Takao berjalan-jalan di Nagano, baru saja berbelanja beberapa rare card yang baru saja rilis. Ya, dia sangat menyukai trading card game. Bertukar pamit dengan beberapa teman sehobinya, ia lalu memutuskan untuk berkeliling sebentar lagi. Ia memakai headphone, memutar lagu dari band favoritnya, menggumamkan nada-nada sesuai lagunya sambil terus berjalan. Sampai ia menangkap sosok seseorang dengan kedua Hawkeyesnya. Matanya melebar, dan sebuah senyum merekah di wajahnya. Dari semua orang yang mungkin ia temui di sana, ia tak menyangka akan bertemu dengannya.

"Yo!" sapa Takao seraya mendekati sosok yang tak asing baginya. Pria bersurai merah dengan mata heterocrome yang tajam. Mengenakan baju rapi berdiri di bawah lampu merah. Pria itu menengok lalu mengangguk pelan.

"Hei! Apa kabar? Kebetulan bertemu di sini." Kata Takao ceria. Lalu menggantungkan headphonenya di leher.

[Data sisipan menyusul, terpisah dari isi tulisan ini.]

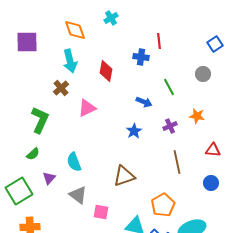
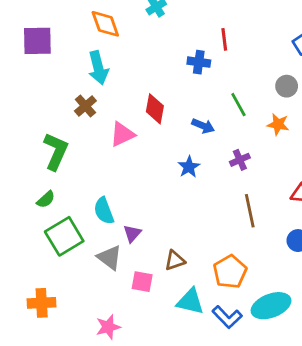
red diamond: (106, 71) -> (155, 109), moved
orange star: (197, 116) -> (278, 124), moved
brown triangle: (124, 176) -> (175, 260), moved, size x0.7
purple triangle: (49, 178) -> (132, 233), moved
green square: (19, 191) -> (64, 236), moved

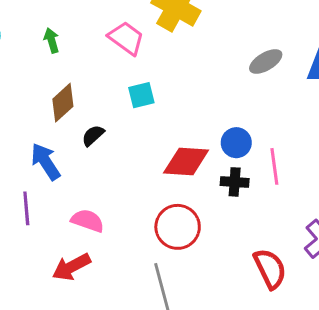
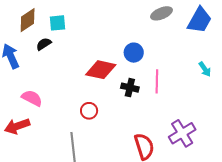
cyan square: (141, 95) -> (58, 23), moved
blue circle: (236, 143) -> (134, 53), moved
red circle: (178, 227) -> (89, 111), size x0.6

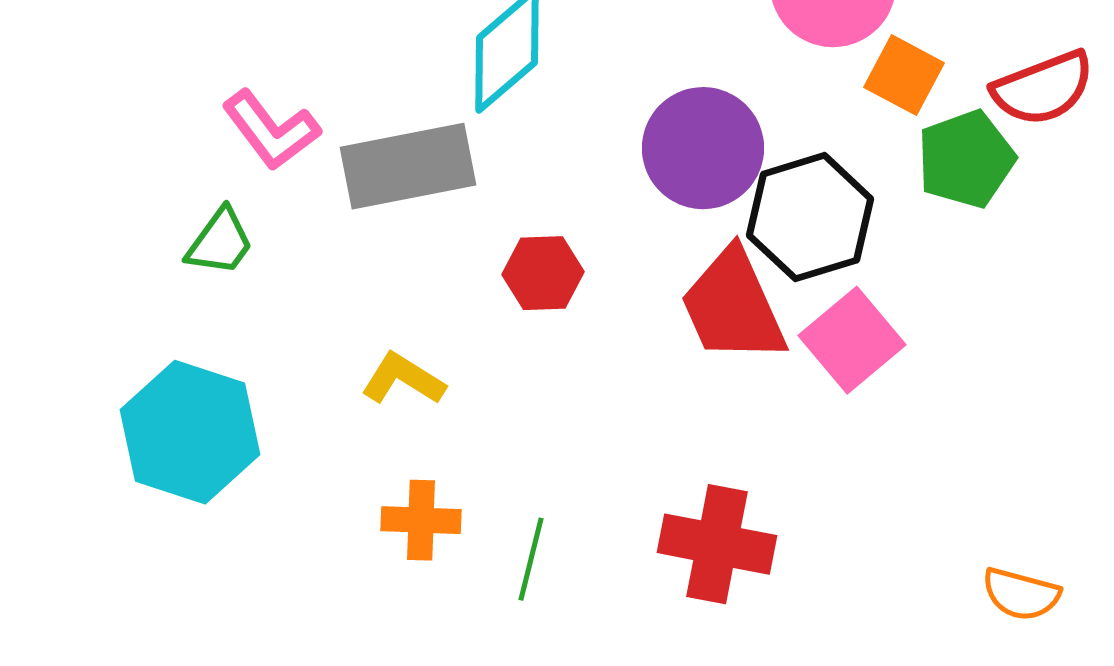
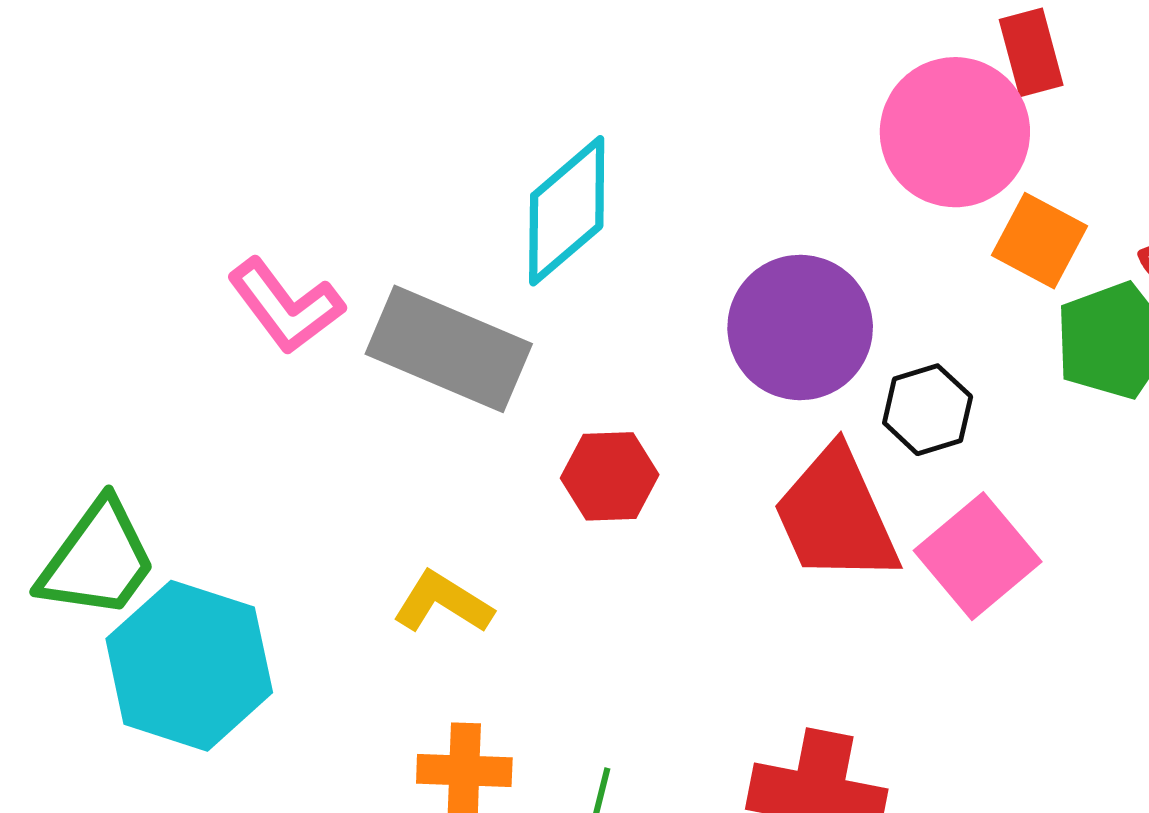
gray rectangle: (408, 166) -> (449, 349), turned 34
black hexagon: (810, 217) -> (928, 410), size x0.6
green trapezoid: (220, 242) -> (97, 560), moved, size x1.5

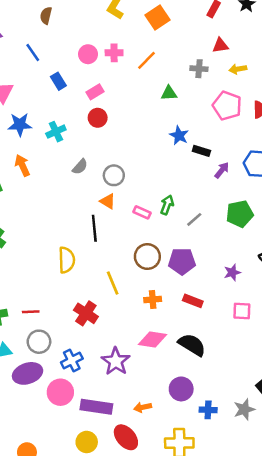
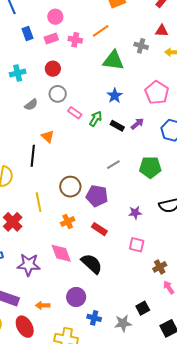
pink cross: (114, 53) -> (75, 40), moved
pink rectangle: (95, 92) -> (51, 39), moved
green triangle: (169, 93) -> (113, 60), size x1.6
pink pentagon: (227, 106) -> (157, 93), moved
black rectangle: (201, 151) -> (117, 126), moved
purple arrow: (222, 170) -> (137, 124), moved
gray circle: (114, 175) -> (58, 94), moved
green arrow: (167, 205) -> (96, 119), moved
pink rectangle: (142, 212) -> (75, 113), moved
orange cross: (153, 299) -> (68, 222), turned -32
pink diamond: (152, 340) -> (61, 253), turned 50
purple star: (116, 361) -> (29, 265), turned 30

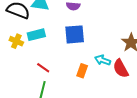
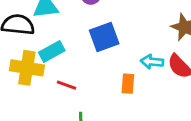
yellow cross: (16, 41) -> (27, 68), size x1.6
red line: (43, 68) -> (67, 85), moved

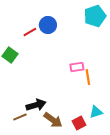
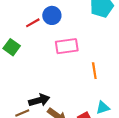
pink rectangle: (77, 67) -> (67, 46), moved, size x1.5

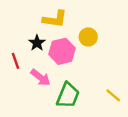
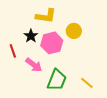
yellow line: (113, 95) -> (87, 83), moved

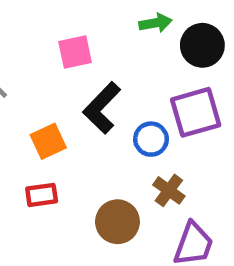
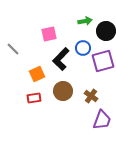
blue circle: (151, 139) -> (83, 48), moved
brown circle: (117, 222) -> (63, 91), moved

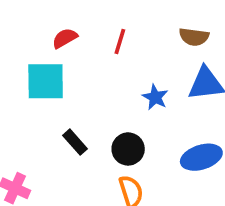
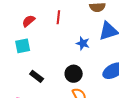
cyan square: (46, 81) -> (23, 46), size x0.7
black rectangle: (75, 142) -> (37, 76), moved

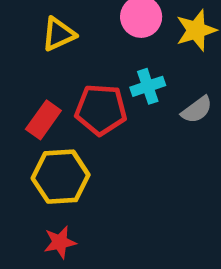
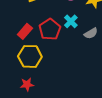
cyan cross: (148, 86) -> (71, 21), turned -32
red pentagon: (101, 110) -> (50, 29), turned 30

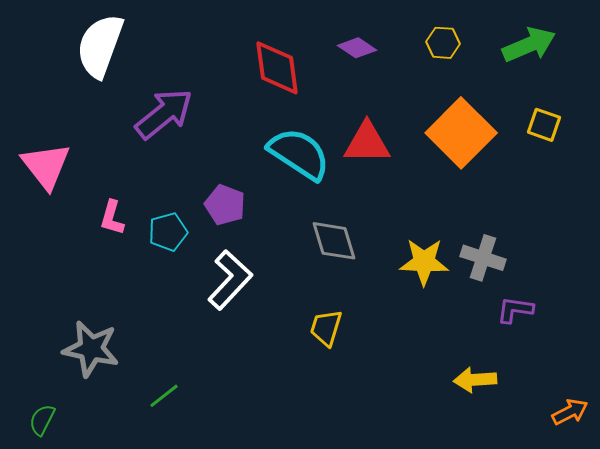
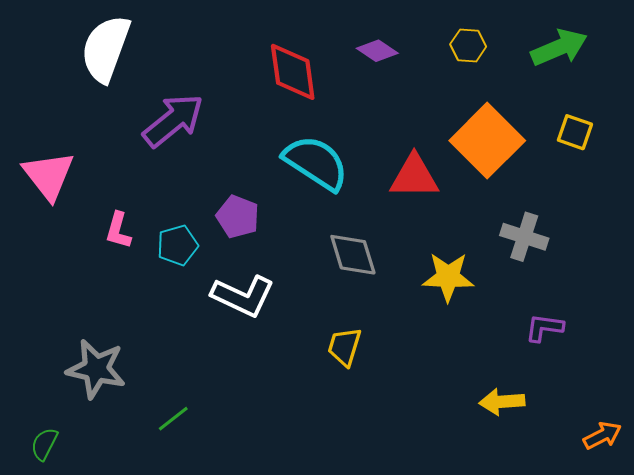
red triangle: (367, 143) -> (414, 177), moved
gray cross: (483, 258) -> (524, 237), moved
white L-shape: (230, 280) -> (243, 296), turned 72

"Ya. Terima kasih, aku baik-baik saja. Sedang berbelanja?" jawab Akashi tenang, melihat paperbag yang dijinjing Takao. Takao menyadarinya, mengangkat paperbagnya dan tersenyum ke arah Akashi.

"Begitulah. Kau sendiri?" tanyanya.

"Tidak ada yang khusus. Aku hanya ada sedikit urusan." Jawabnya datar. Hening sejenak. Takao melirik Akashi yang sedikit lebih pendek darinya berdiri tenang di sampingnya. Lampu penyeberangan berubah hijau dan orang-orang mulai menyeberang. Akashi dan Takao juga mulai melangkah menyusuri zebracross. Sampai di seberang jalan, mereka bertukar salam lalu berpisah jalan. Tapi Takao tak segera melangkah, terdiam memunggungi Akashi yang berjalan menjauh.

Kebetulan seperti ini jarang sekali ada. Bahkan Midorima selalu bilang bahwa kebetulan itu tidak ada, melainkan takdir. Akhirnya ia memutuskan untuk menganggap kesempatan ini sebagai sebuah takdir. Takao berbalik.

"Hei! Akashi!" teriak Takao dari tempat itu, tak bergerak. Akashi berhenti mendengar namanya dipanggil. Ia menoleh dan mendapati Takao masih di sana sambil tersenyum lebar.

"Mau pergi ke cafe denganku?" ajaknya.

Mungkin dewi fortuna sedang berpihak padanya. Sesekali ia pergi ke pusat pertokoan itu, ia kembali bertemu dengan Akashi. Dengan jawaban Akashi yang selalu sama, 'Tidak ada yang khusus, hanya ada sedikit urusan.' Dan entah sejak kapan, menjadi rutinitas bagi mereka untuk mampir ke sebuah cafe atau restoran keluarga, sekedar untuk merehatkan kaki atau untuk makan siang.

Kali ini pun mereka sedang berada di sebuah restoran keluarga yang tidak terlalu besar tapi nyaman bernuansa tradisional. Mereka sedang menikmati makan siang.

"Aku sering melihatmu bepergian dengan orang-orang berbaju hitam, tapi tak pernah melihatmu pergi dengan seorang cewek. Kau tidak punya pacar?" tanya Takao.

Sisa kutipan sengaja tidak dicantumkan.